## Required work
Would you return every entry below exactly as written, without its images?

## Materials provided
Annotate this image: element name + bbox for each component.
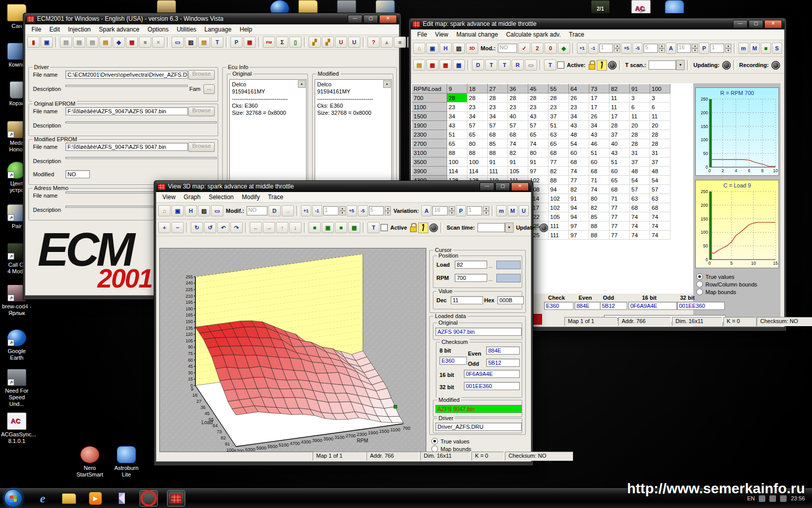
menu-item-edit[interactable]: Edit [45, 25, 64, 34]
map-cell[interactable]: 77 [610, 221, 630, 231]
map-cell[interactable]: 63 [549, 130, 569, 139]
lock-icon[interactable] [410, 223, 417, 232]
map-cell[interactable]: 100 [467, 157, 488, 167]
close-button[interactable]: ✕ [511, 182, 529, 191]
menu-item-trace[interactable]: Trace [565, 30, 588, 39]
map-cell[interactable]: 34 [447, 112, 467, 121]
mod-desc-field[interactable] [65, 157, 217, 159]
map-cell[interactable]: 88 [488, 148, 508, 157]
undo-icon[interactable]: ↶ [217, 222, 229, 233]
save-icon[interactable]: ▦ [126, 37, 138, 48]
map-cell[interactable]: 34 [467, 112, 488, 121]
map-cell[interactable]: 23 [528, 103, 549, 112]
map-cell[interactable]: 65 [528, 130, 549, 139]
clear-icon[interactable]: × [152, 37, 164, 48]
min-icon[interactable]: m [496, 205, 506, 216]
map-cell[interactable]: 48 [630, 167, 650, 176]
map-cell[interactable]: 17 [610, 112, 630, 121]
col-header[interactable]: 36 [508, 84, 528, 93]
row-header[interactable]: 3900 [412, 167, 447, 176]
map-cell[interactable]: 6 [650, 103, 670, 112]
map-cell[interactable]: 74 [630, 231, 650, 240]
map-cell[interactable]: 74 [528, 139, 549, 148]
map-cell[interactable]: 68 [508, 130, 528, 139]
absolute-icon[interactable]: A [666, 43, 676, 54]
dec-view-icon[interactable]: D [268, 205, 281, 216]
map-cell[interactable]: 34 [569, 112, 589, 121]
map-cell[interactable]: 114 [447, 167, 467, 176]
map-cell[interactable]: 77 [610, 231, 630, 240]
zoom-out-icon[interactable]: − [172, 222, 184, 233]
menu-item-language[interactable]: Language [200, 25, 235, 34]
memory-icon[interactable]: ▯ [289, 37, 301, 48]
map-cell[interactable]: 57 [650, 185, 670, 194]
percent-spinner[interactable]: ▴▾ [483, 206, 489, 215]
row-header[interactable]: 3500 [412, 157, 447, 167]
menu-item-graph[interactable]: Graph [180, 193, 205, 201]
close-button[interactable]: ✕ [764, 20, 782, 28]
mod-browse-button[interactable]: Browse [188, 142, 215, 152]
map-cell[interactable]: 88 [467, 148, 488, 157]
map-cell[interactable]: 111 [549, 221, 569, 231]
copy-icon[interactable]: ▣ [426, 43, 438, 54]
menu-item-trace[interactable]: Trace [264, 193, 287, 201]
map-cell[interactable]: 65 [549, 139, 569, 148]
map-cell[interactable]: 82 [549, 167, 569, 176]
map-cell[interactable]: 28 [467, 93, 488, 103]
open-icon[interactable]: ▤ [413, 59, 425, 71]
map-cell[interactable]: 28 [549, 93, 569, 103]
taskbar-explorer-icon[interactable] [60, 491, 78, 506]
map-cell[interactable]: 74 [630, 212, 650, 221]
copy-icon[interactable]: ▣ [41, 37, 53, 48]
map-cell[interactable]: 65 [610, 176, 630, 185]
sort-icon[interactable]: S [772, 43, 782, 54]
radio-dot-icon[interactable] [696, 281, 703, 288]
map-cell[interactable]: 68 [650, 203, 670, 212]
step1-spinner[interactable]: ▴▾ [340, 206, 346, 215]
map-cell[interactable]: 28 [650, 139, 670, 148]
step5-spinner[interactable]: ▴▾ [659, 44, 665, 53]
map-cell[interactable]: 77 [610, 203, 630, 212]
row-header[interactable]: 1900 [412, 121, 447, 130]
dec-view-icon[interactable]: D [472, 59, 484, 71]
updating-knob-icon[interactable] [722, 61, 731, 70]
walker-icon[interactable] [597, 60, 607, 71]
desktop-icon-moh[interactable] [151, 0, 182, 13]
map-cell[interactable]: 51 [610, 157, 630, 167]
col-header[interactable]: 18 [467, 84, 488, 93]
graph-2d-icon[interactable]: ▨ [198, 205, 210, 216]
text-view-icon[interactable]: T [485, 59, 497, 71]
map-cell[interactable]: 68 [488, 130, 508, 139]
map-cell[interactable]: 68 [630, 203, 650, 212]
map-cell[interactable]: 40 [508, 112, 528, 121]
map-cell[interactable]: 68 [569, 157, 589, 167]
hex-view-icon[interactable]: H [439, 43, 452, 54]
menu-item-injection[interactable]: Injection [64, 25, 95, 34]
export-icon[interactable]: ▦ [453, 59, 465, 71]
orig-desc-field[interactable] [65, 121, 217, 123]
update-view-icon[interactable]: U [519, 205, 529, 216]
map-cell[interactable]: 80 [589, 194, 610, 203]
write-eprom-icon[interactable]: ▞ [322, 37, 334, 48]
redo-icon[interactable]: ↷ [230, 222, 243, 233]
zero-icon[interactable]: 0 [545, 43, 557, 54]
desktop-icon-igs[interactable]: igs [625, 0, 657, 13]
map-cell[interactable]: 28 [508, 93, 528, 103]
map-cell[interactable]: 34 [589, 121, 610, 130]
absolute-icon[interactable]: A [421, 205, 431, 216]
map-cell[interactable]: 97 [569, 231, 589, 240]
map-cell[interactable]: 91 [528, 157, 549, 167]
map-cell[interactable]: 91 [569, 194, 589, 203]
link-knob-icon[interactable] [429, 224, 438, 232]
map-cell[interactable]: 91 [488, 157, 508, 167]
desktop-icon-astro[interactable] [659, 0, 690, 13]
map-cell[interactable]: 57 [467, 121, 488, 130]
pan-down-icon[interactable]: ↓ [289, 222, 301, 233]
taskbar-ie-icon[interactable]: e [34, 491, 51, 506]
trace-icon[interactable]: T [367, 222, 380, 233]
plus1-icon[interactable]: +1 [301, 205, 311, 216]
pan-right-icon[interactable]: → [263, 222, 275, 233]
desktop-icon-nfs[interactable] [331, 0, 362, 13]
fill-mesh-icon[interactable]: ▣ [322, 222, 334, 233]
map-cell[interactable]: 68 [549, 148, 569, 157]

## Output below
Annotate this image: element name + bbox for each component.
menu-item-edit[interactable]: Edit [45, 25, 64, 34]
map-cell[interactable]: 77 [610, 221, 630, 231]
map-cell[interactable]: 63 [549, 130, 569, 139]
lock-icon[interactable] [410, 223, 417, 232]
map-cell[interactable]: 100 [467, 157, 488, 167]
close-button[interactable]: ✕ [511, 182, 529, 191]
menu-item-trace[interactable]: Trace [565, 30, 588, 39]
map-cell[interactable]: 34 [447, 112, 467, 121]
mod-desc-field[interactable] [65, 157, 217, 159]
map-cell[interactable]: 88 [488, 148, 508, 157]
undo-icon[interactable]: ↶ [217, 222, 229, 233]
save-icon[interactable]: ▦ [126, 37, 138, 48]
map-cell[interactable]: 34 [467, 112, 488, 121]
map-cell[interactable]: 23 [528, 103, 549, 112]
map-cell[interactable]: 65 [528, 130, 549, 139]
clear-icon[interactable]: × [152, 37, 164, 48]
min-icon[interactable]: m [496, 205, 506, 216]
map-cell[interactable]: 48 [630, 167, 650, 176]
map-cell[interactable]: 17 [610, 112, 630, 121]
col-header[interactable]: 36 [508, 84, 528, 93]
row-header[interactable]: 3900 [412, 167, 447, 176]
map-cell[interactable]: 6 [650, 103, 670, 112]
map-cell[interactable]: 74 [630, 231, 650, 240]
map-cell[interactable]: 74 [528, 139, 549, 148]
map-cell[interactable]: 68 [508, 130, 528, 139]
absolute-icon[interactable]: A [666, 43, 676, 54]
dec-view-icon[interactable]: D [268, 205, 281, 216]
map-cell[interactable]: 34 [569, 112, 589, 121]
map-cell[interactable]: 114 [447, 167, 467, 176]
map-cell[interactable]: 77 [610, 231, 630, 240]
zoom-out-icon[interactable]: − [172, 222, 184, 233]
menu-item-language[interactable]: Language [200, 25, 235, 34]
memory-icon[interactable]: ▯ [289, 37, 301, 48]
map-cell[interactable]: 57 [650, 185, 670, 194]
percent-spinner[interactable]: ▴▾ [483, 206, 489, 215]
row-header[interactable]: 3500 [412, 157, 447, 167]
menu-item-graph[interactable]: Graph [180, 193, 205, 201]
close-button[interactable]: ✕ [764, 20, 782, 28]
mod-browse-button[interactable]: Browse [188, 142, 215, 152]
map-cell[interactable]: 88 [467, 148, 488, 157]
map-cell[interactable]: 111 [549, 221, 569, 231]
copy-icon[interactable]: ▣ [426, 43, 438, 54]
menu-item-trace[interactable]: Trace [264, 193, 287, 201]
map-cell[interactable]: 65 [549, 139, 569, 148]
map-cell[interactable]: 82 [549, 167, 569, 176]
map-cell[interactable]: 28 [467, 93, 488, 103]
open-icon[interactable]: ▤ [413, 59, 425, 71]
map-cell[interactable]: 28 [549, 93, 569, 103]
taskbar-explorer-icon[interactable] [60, 491, 78, 506]
map-cell[interactable]: 74 [630, 212, 650, 221]
copy-icon[interactable]: ▣ [41, 37, 53, 48]
map-cell[interactable]: 65 [610, 176, 630, 185]
sort-icon[interactable]: S [772, 43, 782, 54]
radio-dot-icon[interactable] [696, 281, 703, 288]
map-cell[interactable]: 68 [650, 203, 670, 212]
step1-spinner[interactable]: ▴▾ [340, 206, 346, 215]
map-cell[interactable]: 28 [650, 139, 670, 148]
step5-spinner[interactable]: ▴▾ [659, 44, 665, 53]
map-cell[interactable]: 77 [610, 203, 630, 212]
row-header[interactable]: 1900 [412, 121, 447, 130]
dec-view-icon[interactable]: D [472, 59, 484, 71]
updating-knob-icon[interactable] [722, 61, 731, 70]
walker-icon[interactable] [597, 60, 607, 71]
desktop-icon-moh[interactable] [151, 0, 182, 13]
map-cell[interactable]: 51 [610, 157, 630, 167]
col-header[interactable]: 18 [467, 84, 488, 93]
graph-2d-icon[interactable]: ▨ [198, 205, 210, 216]
text-view-icon[interactable]: T [485, 59, 497, 71]
map-cell[interactable]: 68 [488, 130, 508, 139]
map-cell[interactable]: 68 [630, 203, 650, 212]
map-cell[interactable]: 40 [508, 112, 528, 121]
map-cell[interactable]: 68 [569, 157, 589, 167]
hex-view-icon[interactable]: H [439, 43, 452, 54]
menu-item-injection[interactable]: Injection [64, 25, 95, 34]
export-icon[interactable]: ▦ [453, 59, 465, 71]
orig-desc-field[interactable] [65, 121, 217, 123]
update-view-icon[interactable]: U [519, 205, 529, 216]
map-cell[interactable]: 80 [589, 194, 610, 203]
write-eprom-icon[interactable]: ▞ [322, 37, 334, 48]
redo-icon[interactable]: ↷ [230, 222, 243, 233]
zero-icon[interactable]: 0 [545, 43, 557, 54]
desktop-icon-igs[interactable]: igs [625, 0, 657, 13]
map-cell[interactable]: 28 [508, 93, 528, 103]
map-cell[interactable]: 34 [589, 121, 610, 130]
absolute-icon[interactable]: A [421, 205, 431, 216]
map-cell[interactable]: 97 [569, 231, 589, 240]
map-cell[interactable]: 91 [528, 157, 549, 167]
map-cell[interactable]: 91 [569, 194, 589, 203]
link-knob-icon[interactable] [429, 224, 438, 232]
map-cell[interactable]: 91 [488, 157, 508, 167]
desktop-icon-astro[interactable] [659, 0, 690, 13]
map-cell[interactable]: 57 [467, 121, 488, 130]
pan-down-icon[interactable]: ↓ [289, 222, 301, 233]
taskbar-ie-icon[interactable]: e [34, 491, 51, 506]
trace-icon[interactable]: T [367, 222, 380, 233]
plus1-icon[interactable]: +1 [301, 205, 311, 216]
pan-right-icon[interactable]: → [263, 222, 275, 233]
desktop-icon-nfs[interactable] [331, 0, 362, 13]
fill-mesh-icon[interactable]: ▣ [322, 222, 334, 233]
map-cell[interactable]: 68 [549, 148, 569, 157]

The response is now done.